Sunday, April 13, 2008

From Goat To Goal Scorer - Habs Up 2

"Kaptain Kovy" avoids being the goat in style; scoring the overtime winner in game 2.


At one point in time, Alex Kovalev was looking like the goat on the ice for taking an unnecessary penalty that led to the overtime-forcing goal...and at another point in time, Alex Kovalev was the hero, slapping home the overtime winner.

Another raucus crowd gathered and filled out the 21, 273 capacity Bell Centre for a vintage Hockey Night in Canada event, as the Canadiens looked to extend their 1-0 series lead vs. the Boston Bruins.

After coming out and getting dominated in game 1, Boston turned the tables and came out on fire in the first period of game 2 Saturday night, laying the body on Habs players every single opportunity they got.
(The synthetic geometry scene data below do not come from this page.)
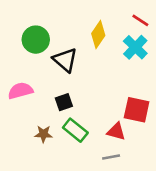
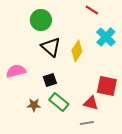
red line: (140, 20) -> (92, 10), moved
yellow diamond: (98, 34) -> (77, 51), moved
green circle: (36, 40) -> (41, 20), moved

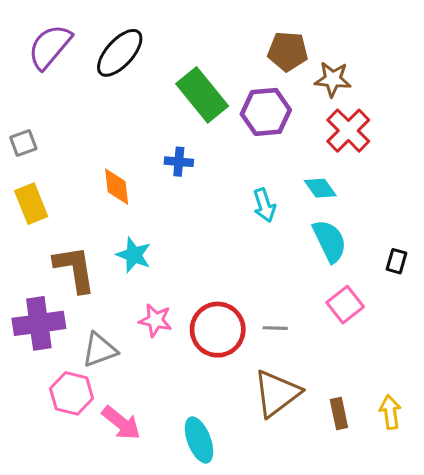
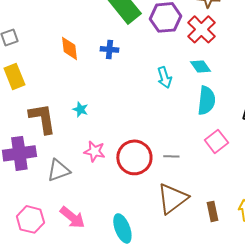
red cross: (348, 131) -> (201, 29), moved
orange diamond: (117, 187) -> (69, 48), moved
cyan semicircle: (330, 241) -> (206, 100), turned 32
cyan star: (134, 255) -> (80, 109), size x0.7
pink hexagon: (72, 393) -> (30, 219), moved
The Bruins in the process generated quality scoring chances for themselves, something seen so rarely in game 1.

Boston would not score in the first, but Montreal would, thankfully capitalizing on one of their few chances allotted to them by the Bruins. Roman Hamrlik took a drop-pass on a 3-on-2 rush from Bryan Smolinski and moved in closer before wiring a low slapshot that fooled Thomas low-glove side.
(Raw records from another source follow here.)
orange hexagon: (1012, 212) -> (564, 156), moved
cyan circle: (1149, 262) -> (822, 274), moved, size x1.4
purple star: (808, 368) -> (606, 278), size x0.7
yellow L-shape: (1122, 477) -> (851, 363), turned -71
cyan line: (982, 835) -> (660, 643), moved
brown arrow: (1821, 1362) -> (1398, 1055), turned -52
The second period was more about Montreal, as they were the team coming out gunning. Unlike the Bruins, their efforts would be rewarded in the period, and early, as Sergei Kostitsyn notched his 2nd is as many career postseason games, cleaning up a Brisebois rebound that was initially created from a great individual effort by the magician himself, Alex Kovalev, just 1:50 in.
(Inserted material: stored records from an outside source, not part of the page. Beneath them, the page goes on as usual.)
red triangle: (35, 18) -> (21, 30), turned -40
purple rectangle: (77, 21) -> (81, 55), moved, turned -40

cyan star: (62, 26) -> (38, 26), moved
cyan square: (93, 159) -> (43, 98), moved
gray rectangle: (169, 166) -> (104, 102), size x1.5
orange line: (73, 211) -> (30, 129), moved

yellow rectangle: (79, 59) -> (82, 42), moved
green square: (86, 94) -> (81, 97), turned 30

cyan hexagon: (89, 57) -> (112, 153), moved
Trailing 2-0 to start the third, Boston would once again find the energy they had to start the game, and this time they would be rewarded for it...in a big way.

Peter Schaefer needed just 3:58 of the "final" frame to get the B's on the board, crashing the net and one-timing a Petteri Nokelainen wrist-shot rebound past Carey Price. The goal came shortly after Andrei Kostitsyn failed to convert on a clear-cut breakaway with the Bruins D activating and joining the rush dangerously.

The Bruins would enjoy their highest margin of dominance in the period, outshooting Montreal 11-4.

Alex Kovalev would also have a breakaway, but the result of it was much worse than Andrei Kostitsyn's.

Kovalev, clear-cut in on goal as well, came in on an angle, moved to the backhand, and missed with the shot completely, sending the puck of the end-glass. As he rushed to recover the puck, he would be taken down by a Bruins defender. Upset by the type of check served to him, Kovalev would get to his knees and would proceed to slash the Bruins defensemen in the leg; However, the gesture failed to go un-noticed, and Kovy was assessed a 2 minute minor.

On the ensuing powerplay, David Krejci would convert a pretty passing play set up by Marc Savard and Marco Sturm to knot the game at 2 - a feat the Bruins hadn't accomplished in game 1 since the match started at 0-0 for 34 seconds.

Two missed Habs breakaways + one bad penalty = Boston tying the game.

The Bruins and Habs would exchange powerplays without success before a crucial call was assessed to Boston late in the third.

Scott Thornton would be called for high-sticking on Tom Kostopoulos, with the incident enducing bloodspill from TK's face. The call would indeed be a 4-minute dounle-minor with 2:17 remaining in the third. The Habs would come oh so close on the powerplay, as they worked the puck around with one second left to Patrice Brisebois, who one-timed a blast that got by everyone and rang off the iron, with 0.1 left on the clock.

The penalty would carry over into overtime, and very late on the Thornton penalty, disaster would strike the Bruins in the form of another penalty; this one a tripping call on Jeremy Reich.

Thornton's penalty would expire before the Habs cashed in on Reich's penalty.

Tomas Plekanec won an offensive zone faceoff to Kovalev, who sent the puck back to Markov. Markov returned the feed to Kovalev, who was setting up across the ice (on his off-wing) from his favorite spot, atop the faceoff circle. Kovy would look around, and in a split second would decide to crank up and uncork a slapshot bomb, which caught Thomas' shoulder going down and had more than enough juice on it to continue its trajectory to the top corner, short side, sealing the deal amongst a thunderous roar from the 21, 273 at the Bell Centre - one of which accounted for my presence. The goal was Montreal's first PP marker in the series; they are now 1-for-14.

Carey Price was nothing short of stellar once again, making 37 saves in the win. Tim Thomas had 28 saves.

Game 3 goes tonight in Boston, while game 4 goes Tuesday in Boston as well.